The other is a populist approach, hell-bent against facts, science and logic. In a global pandemic where more than 2 million people have died, that is catastrophic.


The Tanzanian president seems to be taking populism to a whole new level.


Maybe he is under the influence of the same rabid anti-lockdown social media messaging that has persuaded some of my family and friends that Bill Gates or 5G have created the virus. But regardless of Magufuli’s cavalier motivation, these stances are a danger to public health. People are being exposed to suffering, and in some cases death.


Although the virus’s effect on Africa – including the numbers hospitalised or being tested – has not been quantified, the grim facts are crystal clear from within Magufuli’s own circle.
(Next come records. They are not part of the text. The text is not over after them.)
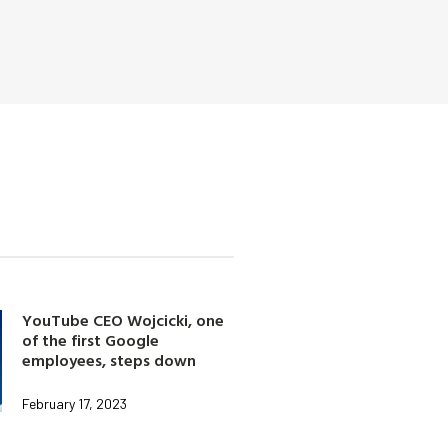
YouTube CEO Wojcicki, one
of the first Google
employees, steps down
February 17, 2023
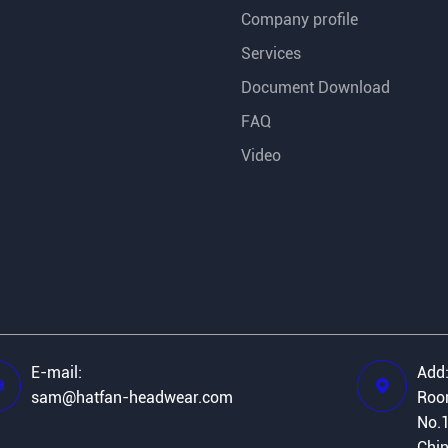
Company profile
Services
Document Download
FAQ
Video
E-mail:
Add


sam@hatfan-headwear.com
Room
No.1
Chi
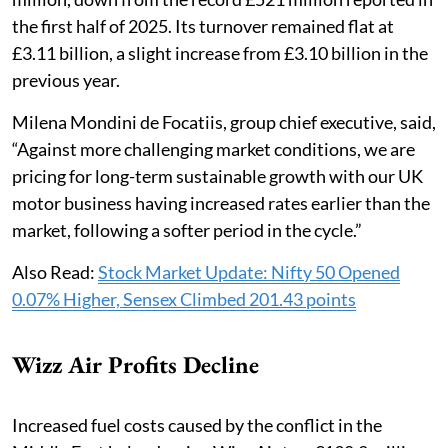
the first half of 2025. Its turnover remained flat at
£3.11 billion, a slight increase from £3.10 billion in the
previous year.
Milena Mondini de Focatiis, group chief executive, said,
“Against more challenging market conditions, we are
pricing for long-term sustainable growth with our UK
motor business having increased rates earlier than the
market, following a softer period in the cycle.”
Also Read:
Stock Market Update: Nifty 50 Opened
0.07% Higher, Sensex Climbed 201.43 points
Wizz Air Profits Decline
Increased fuel costs caused by the conflict in the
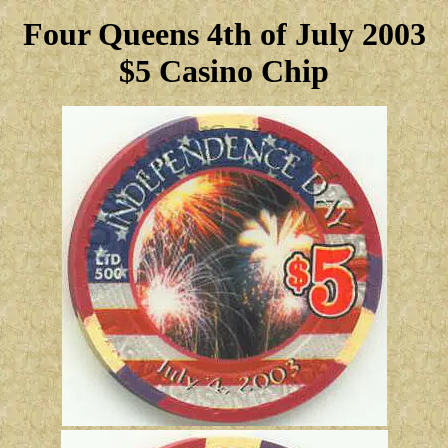
Four Queens 4th of July 2003
$5 Casino Chip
He knows Ghana’s former president, Jerry John Rawlings, has died from the virus. So too has former Congo-Brazzaville president Jacques Joaquim Yhombi-Opango. Last month four Zimbabwe cabinet ministers, including Sibusiso Moyo, the army general turned foreign minister who helped oust Robert Mugabe, died of Covid. In Malawi, four government officials, including two cabinet ministers, succumbed.


In Eswatini (formerly Swaziland), the prime minister, Ambrose Dlamini, fell to the virus. Sudan’s last democratically elected prime minister, Sadiq al-Mahdi, has died, as has Libya’s former prime minister, Mahmoud Jibril, and Somalia’s former prime minister, Nur Hassan Hussein. In Burundi, Tanzania’s neighbour, two former presidents – Pierre Nkurunziza and Pierre Buyoya – have died from Covid-19. The African Union secured 270m doses of Covid vaccine for member states to supplement their efforts, highlighting the strong resurgence in cases and deaths that is sweeping through the continent.


Yet Magufuli sticks bizarrely to asserting that Covid is a hoax. Instead of supporting lockdowns, and encouraging mask wearing as we prepare to mark the sombre anniversary of one year since the virus arrived in Africa, he has chosen to directly contradict local, regional and international efforts to defeat it.


According to Magufuli, who ordered officials to stop reporting Covid cases last May, when there were 509 infections and 21 deaths, Tanzania is Covid-free; an alleged status the country shares with North Korea and Turkmenistan. In a bizarre scene last month, Magufuli praised China’s foreign minister, Wang Yi, for not wearing a face mask during a visit to the country, as though this were a good thing.


You really have to wonder, just what is wrong with Magufuli? In his crusade as an anti-vaxxer president, he has gone from repeatedly playing down the virus and mocking World Health Organization guidance to falsely claiming that Tanzania is Covid-free, and now to outrightly attacking his people for being vaccinated, fuelling denialism and conspiracies.


For a continent already battered by health and social issues, including hunger, malaria, displacement, unemployment, violence and insecurity, Magufuli’s unconscionable stance should compel us all to act.


Magufuli, who won another five-year term amid fraud allegations in 2020, is still fuelling anti-vaxxers as the pandemic and its new variants continue to play out. He needs to be challenged openly and directly. To look on indifferently exposes millions of people in Tanzania and across Africa’s great lakes region – as well as communities across the world – to this deadly and devastating virus.


  • Vava Tampa is a freelance writer, focusing on Africa’s great lakes, decolonisation and culture


This article was published by The Guardian.